### [What is needed]
Excluding pictures, retype the line with "Find anything that" and each line that follows it to the end of the data below, word for word.

(Dataset entries)
===============
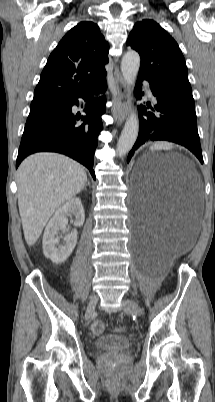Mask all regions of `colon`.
I'll return each instance as SVG.
<instances>
[{
    "instance_id": "obj_1",
    "label": "colon",
    "mask_w": 215,
    "mask_h": 402,
    "mask_svg": "<svg viewBox=\"0 0 215 402\" xmlns=\"http://www.w3.org/2000/svg\"><path fill=\"white\" fill-rule=\"evenodd\" d=\"M91 330L93 334L99 335L104 331V324L101 321H95L91 326Z\"/></svg>"
}]
</instances>
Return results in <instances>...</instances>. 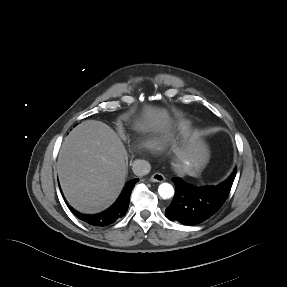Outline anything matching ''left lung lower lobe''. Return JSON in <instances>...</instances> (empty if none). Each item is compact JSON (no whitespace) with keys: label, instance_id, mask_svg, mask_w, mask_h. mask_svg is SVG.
Wrapping results in <instances>:
<instances>
[{"label":"left lung lower lobe","instance_id":"left-lung-lower-lobe-1","mask_svg":"<svg viewBox=\"0 0 287 287\" xmlns=\"http://www.w3.org/2000/svg\"><path fill=\"white\" fill-rule=\"evenodd\" d=\"M237 169L230 177L218 186L196 187L183 182L180 178H172L176 193L165 215L171 221L185 225H194L208 219L222 206L227 198Z\"/></svg>","mask_w":287,"mask_h":287}]
</instances>
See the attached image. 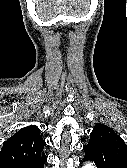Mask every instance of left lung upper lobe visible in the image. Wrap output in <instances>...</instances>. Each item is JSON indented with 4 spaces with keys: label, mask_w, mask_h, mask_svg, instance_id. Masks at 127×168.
Returning <instances> with one entry per match:
<instances>
[{
    "label": "left lung upper lobe",
    "mask_w": 127,
    "mask_h": 168,
    "mask_svg": "<svg viewBox=\"0 0 127 168\" xmlns=\"http://www.w3.org/2000/svg\"><path fill=\"white\" fill-rule=\"evenodd\" d=\"M94 141L103 142L113 148L122 163L127 166V146L112 128L101 123H97L90 134L89 143Z\"/></svg>",
    "instance_id": "left-lung-upper-lobe-1"
}]
</instances>
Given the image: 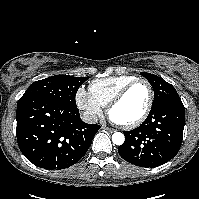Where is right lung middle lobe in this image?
<instances>
[{
  "mask_svg": "<svg viewBox=\"0 0 199 199\" xmlns=\"http://www.w3.org/2000/svg\"><path fill=\"white\" fill-rule=\"evenodd\" d=\"M88 77L55 75L30 85L18 102L33 98H45L71 107H76L75 95Z\"/></svg>",
  "mask_w": 199,
  "mask_h": 199,
  "instance_id": "1",
  "label": "right lung middle lobe"
}]
</instances>
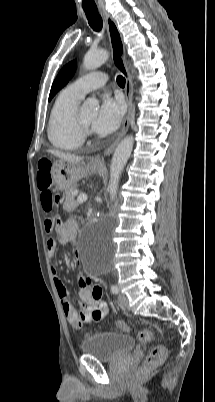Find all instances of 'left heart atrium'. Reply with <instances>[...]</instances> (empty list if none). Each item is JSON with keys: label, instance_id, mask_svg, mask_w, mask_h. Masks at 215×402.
Returning <instances> with one entry per match:
<instances>
[{"label": "left heart atrium", "instance_id": "left-heart-atrium-1", "mask_svg": "<svg viewBox=\"0 0 215 402\" xmlns=\"http://www.w3.org/2000/svg\"><path fill=\"white\" fill-rule=\"evenodd\" d=\"M123 112L124 106L120 100L104 95L92 122V129L100 134L112 133L119 127Z\"/></svg>", "mask_w": 215, "mask_h": 402}]
</instances>
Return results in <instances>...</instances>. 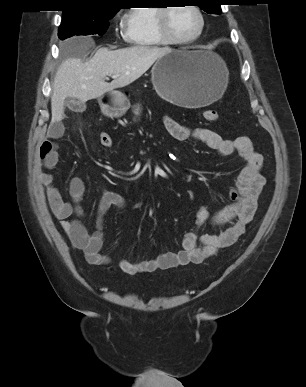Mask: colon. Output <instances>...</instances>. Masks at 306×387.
<instances>
[{"label": "colon", "mask_w": 306, "mask_h": 387, "mask_svg": "<svg viewBox=\"0 0 306 387\" xmlns=\"http://www.w3.org/2000/svg\"><path fill=\"white\" fill-rule=\"evenodd\" d=\"M203 116L209 122H216L219 119L218 112L213 109L204 111ZM99 143L104 147H110L112 145V138L108 133L102 132L99 135Z\"/></svg>", "instance_id": "colon-1"}]
</instances>
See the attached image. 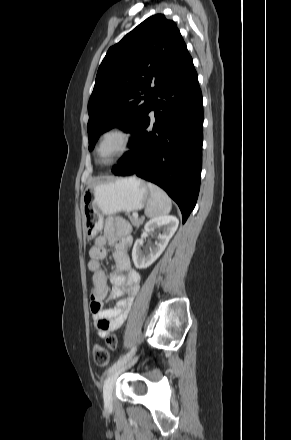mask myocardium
I'll return each mask as SVG.
<instances>
[{"instance_id":"obj_1","label":"myocardium","mask_w":291,"mask_h":440,"mask_svg":"<svg viewBox=\"0 0 291 440\" xmlns=\"http://www.w3.org/2000/svg\"><path fill=\"white\" fill-rule=\"evenodd\" d=\"M110 143H116L117 151L111 155H105L104 149ZM130 133L121 126H112L104 130L98 138L94 149L96 163L102 166H110L124 157L130 149Z\"/></svg>"}]
</instances>
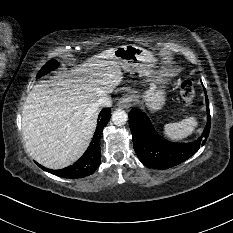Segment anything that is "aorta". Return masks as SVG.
<instances>
[{"label": "aorta", "instance_id": "762f6f07", "mask_svg": "<svg viewBox=\"0 0 233 233\" xmlns=\"http://www.w3.org/2000/svg\"><path fill=\"white\" fill-rule=\"evenodd\" d=\"M112 121L116 126H122L126 124L128 120V115L124 110L118 109L112 114Z\"/></svg>", "mask_w": 233, "mask_h": 233}]
</instances>
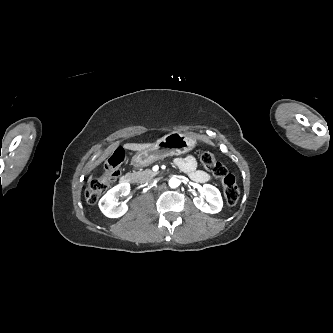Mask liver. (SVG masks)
<instances>
[{
  "label": "liver",
  "instance_id": "6515ba94",
  "mask_svg": "<svg viewBox=\"0 0 333 333\" xmlns=\"http://www.w3.org/2000/svg\"><path fill=\"white\" fill-rule=\"evenodd\" d=\"M152 145H153L152 143H144V144L127 143V144H124V148L132 150V151H142L147 148H150ZM91 180H92V177L90 176L88 179V183H90Z\"/></svg>",
  "mask_w": 333,
  "mask_h": 333
}]
</instances>
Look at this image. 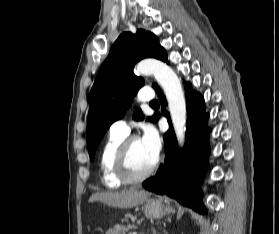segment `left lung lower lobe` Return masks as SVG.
Here are the masks:
<instances>
[{
  "label": "left lung lower lobe",
  "mask_w": 279,
  "mask_h": 234,
  "mask_svg": "<svg viewBox=\"0 0 279 234\" xmlns=\"http://www.w3.org/2000/svg\"><path fill=\"white\" fill-rule=\"evenodd\" d=\"M190 86L189 82H185L187 93L186 145L183 150L178 149L169 113L162 108V114L167 117L171 125L164 135L166 159L156 175L146 180L143 186L154 193L168 195L200 213H206V209L202 205L199 186L206 170V151L210 131L207 128L209 114L205 113L203 97L195 91L190 93ZM156 90L159 92L161 105L165 107L167 105L165 97L158 86Z\"/></svg>",
  "instance_id": "0a47b994"
}]
</instances>
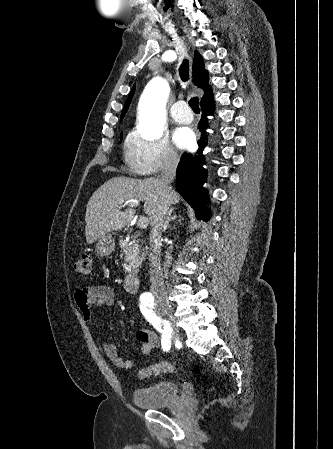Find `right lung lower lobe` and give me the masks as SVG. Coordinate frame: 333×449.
Returning a JSON list of instances; mask_svg holds the SVG:
<instances>
[{"label":"right lung lower lobe","mask_w":333,"mask_h":449,"mask_svg":"<svg viewBox=\"0 0 333 449\" xmlns=\"http://www.w3.org/2000/svg\"><path fill=\"white\" fill-rule=\"evenodd\" d=\"M200 105L203 113L198 124V129L201 131V139L198 141L199 150L195 155L183 153L176 172V189L195 210L197 218L208 221L211 215L204 209L208 196L206 189L202 187L206 181V169L202 167L204 165L202 151L207 145V136L204 131L208 127L207 115L213 114L214 111L212 93L203 97Z\"/></svg>","instance_id":"obj_1"}]
</instances>
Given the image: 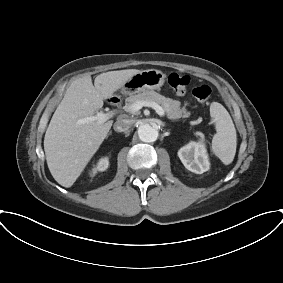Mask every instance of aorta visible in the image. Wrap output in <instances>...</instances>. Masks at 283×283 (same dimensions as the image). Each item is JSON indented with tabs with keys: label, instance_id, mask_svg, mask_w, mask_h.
<instances>
[{
	"label": "aorta",
	"instance_id": "1",
	"mask_svg": "<svg viewBox=\"0 0 283 283\" xmlns=\"http://www.w3.org/2000/svg\"><path fill=\"white\" fill-rule=\"evenodd\" d=\"M137 132L140 140L146 143L154 142L158 138V128L155 125L142 124Z\"/></svg>",
	"mask_w": 283,
	"mask_h": 283
}]
</instances>
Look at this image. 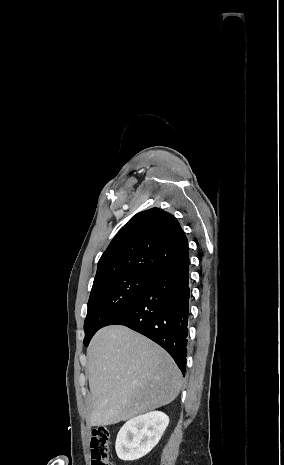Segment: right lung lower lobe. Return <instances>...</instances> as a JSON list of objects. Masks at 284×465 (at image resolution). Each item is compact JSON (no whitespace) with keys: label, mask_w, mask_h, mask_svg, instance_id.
<instances>
[{"label":"right lung lower lobe","mask_w":284,"mask_h":465,"mask_svg":"<svg viewBox=\"0 0 284 465\" xmlns=\"http://www.w3.org/2000/svg\"><path fill=\"white\" fill-rule=\"evenodd\" d=\"M189 256L153 277L105 324L125 325L163 347L184 374L190 305Z\"/></svg>","instance_id":"1"}]
</instances>
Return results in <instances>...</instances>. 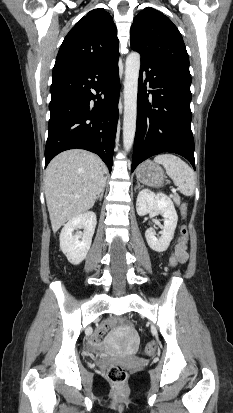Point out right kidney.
Instances as JSON below:
<instances>
[{
    "label": "right kidney",
    "instance_id": "obj_1",
    "mask_svg": "<svg viewBox=\"0 0 233 413\" xmlns=\"http://www.w3.org/2000/svg\"><path fill=\"white\" fill-rule=\"evenodd\" d=\"M96 224V214L88 211L70 219L64 225L60 233V248L70 263L78 265L86 258ZM80 226L84 228L83 233L74 235V230Z\"/></svg>",
    "mask_w": 233,
    "mask_h": 413
}]
</instances>
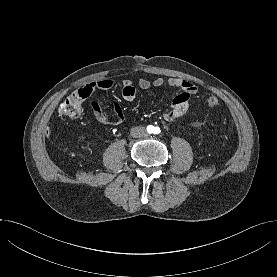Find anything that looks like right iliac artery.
Segmentation results:
<instances>
[{
	"mask_svg": "<svg viewBox=\"0 0 277 277\" xmlns=\"http://www.w3.org/2000/svg\"><path fill=\"white\" fill-rule=\"evenodd\" d=\"M153 130H154V127H153V126L149 125V126L147 127V131H148L149 133H152Z\"/></svg>",
	"mask_w": 277,
	"mask_h": 277,
	"instance_id": "1",
	"label": "right iliac artery"
}]
</instances>
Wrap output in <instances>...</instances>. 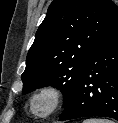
===============
### [Solution]
Find anything that looks like right iliac artery.
Segmentation results:
<instances>
[{
	"mask_svg": "<svg viewBox=\"0 0 277 277\" xmlns=\"http://www.w3.org/2000/svg\"><path fill=\"white\" fill-rule=\"evenodd\" d=\"M153 130H154V127H153V126L149 125V126L147 127V131H148L149 133H152Z\"/></svg>",
	"mask_w": 277,
	"mask_h": 277,
	"instance_id": "1",
	"label": "right iliac artery"
}]
</instances>
Wrap output in <instances>...</instances>. 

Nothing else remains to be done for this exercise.